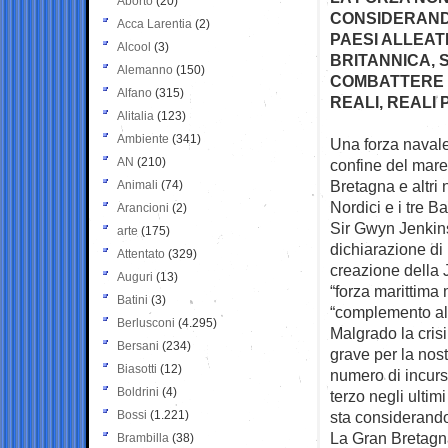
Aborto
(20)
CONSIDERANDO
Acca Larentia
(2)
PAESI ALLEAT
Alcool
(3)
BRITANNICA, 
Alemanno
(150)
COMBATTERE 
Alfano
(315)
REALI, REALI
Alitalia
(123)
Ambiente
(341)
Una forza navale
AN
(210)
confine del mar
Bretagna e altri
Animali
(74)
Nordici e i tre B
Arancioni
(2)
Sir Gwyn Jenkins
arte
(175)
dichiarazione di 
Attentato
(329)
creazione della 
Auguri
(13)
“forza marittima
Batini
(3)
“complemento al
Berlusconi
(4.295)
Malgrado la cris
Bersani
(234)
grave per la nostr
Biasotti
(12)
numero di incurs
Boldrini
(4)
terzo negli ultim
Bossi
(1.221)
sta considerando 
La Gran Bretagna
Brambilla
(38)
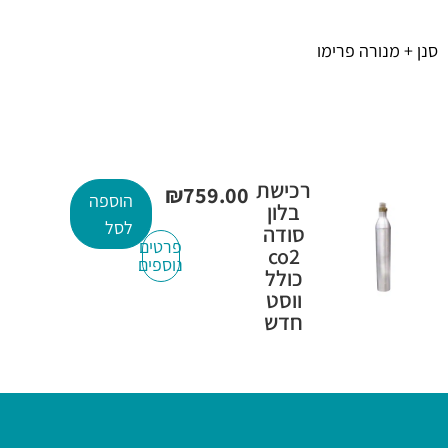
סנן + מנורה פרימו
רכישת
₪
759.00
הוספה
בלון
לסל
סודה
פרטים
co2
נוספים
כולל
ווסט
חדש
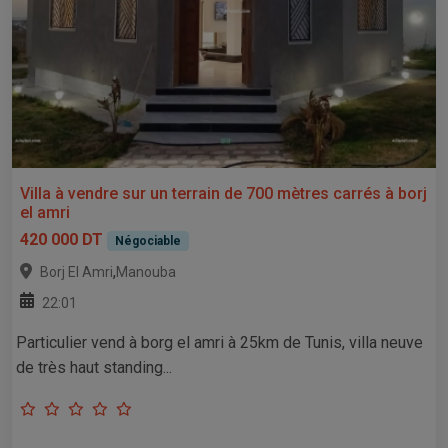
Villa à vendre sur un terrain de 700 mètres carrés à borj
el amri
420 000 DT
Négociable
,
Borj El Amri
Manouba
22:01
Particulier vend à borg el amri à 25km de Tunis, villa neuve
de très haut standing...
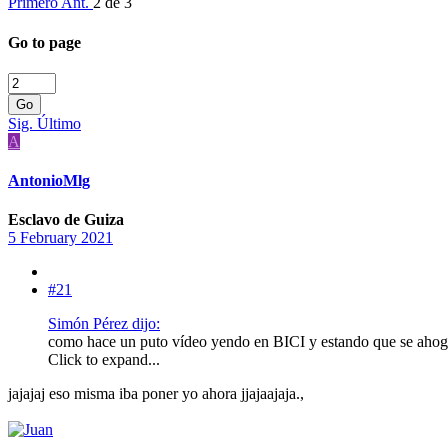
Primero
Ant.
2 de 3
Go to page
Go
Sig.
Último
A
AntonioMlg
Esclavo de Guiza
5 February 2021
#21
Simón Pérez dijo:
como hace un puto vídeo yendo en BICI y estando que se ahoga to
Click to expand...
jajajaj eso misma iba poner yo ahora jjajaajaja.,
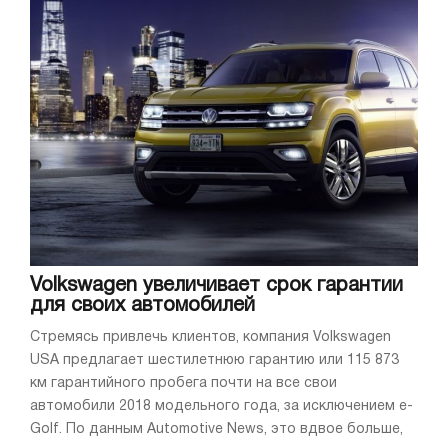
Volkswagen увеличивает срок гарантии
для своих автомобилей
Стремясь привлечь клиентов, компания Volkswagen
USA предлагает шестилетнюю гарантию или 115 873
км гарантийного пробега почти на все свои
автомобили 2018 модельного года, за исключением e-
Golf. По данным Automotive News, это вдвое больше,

- - -

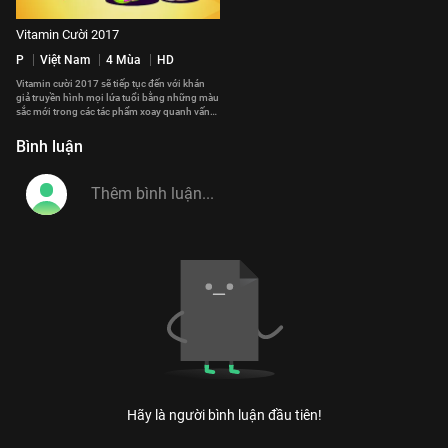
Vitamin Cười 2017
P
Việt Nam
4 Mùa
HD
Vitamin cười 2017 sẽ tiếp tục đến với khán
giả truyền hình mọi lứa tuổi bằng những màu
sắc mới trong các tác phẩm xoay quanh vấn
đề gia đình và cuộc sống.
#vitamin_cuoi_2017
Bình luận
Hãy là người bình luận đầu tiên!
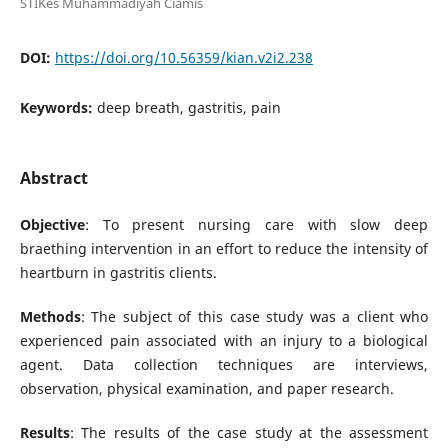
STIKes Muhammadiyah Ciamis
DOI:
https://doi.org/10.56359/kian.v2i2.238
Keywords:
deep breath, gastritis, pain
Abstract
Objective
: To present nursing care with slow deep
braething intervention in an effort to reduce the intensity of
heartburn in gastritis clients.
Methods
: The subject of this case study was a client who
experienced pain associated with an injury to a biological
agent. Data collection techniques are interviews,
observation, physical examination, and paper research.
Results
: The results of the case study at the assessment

- - -

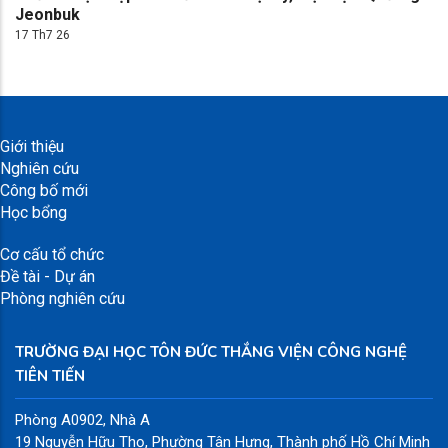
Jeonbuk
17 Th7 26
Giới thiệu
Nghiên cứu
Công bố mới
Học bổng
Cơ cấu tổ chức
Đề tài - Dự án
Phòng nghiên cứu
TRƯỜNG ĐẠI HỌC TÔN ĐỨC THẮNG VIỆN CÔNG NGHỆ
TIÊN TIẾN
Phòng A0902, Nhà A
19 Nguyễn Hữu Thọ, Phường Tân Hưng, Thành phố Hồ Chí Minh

- - -

Wherever a line in the material contains "with", count it; the answer is the number alone.

2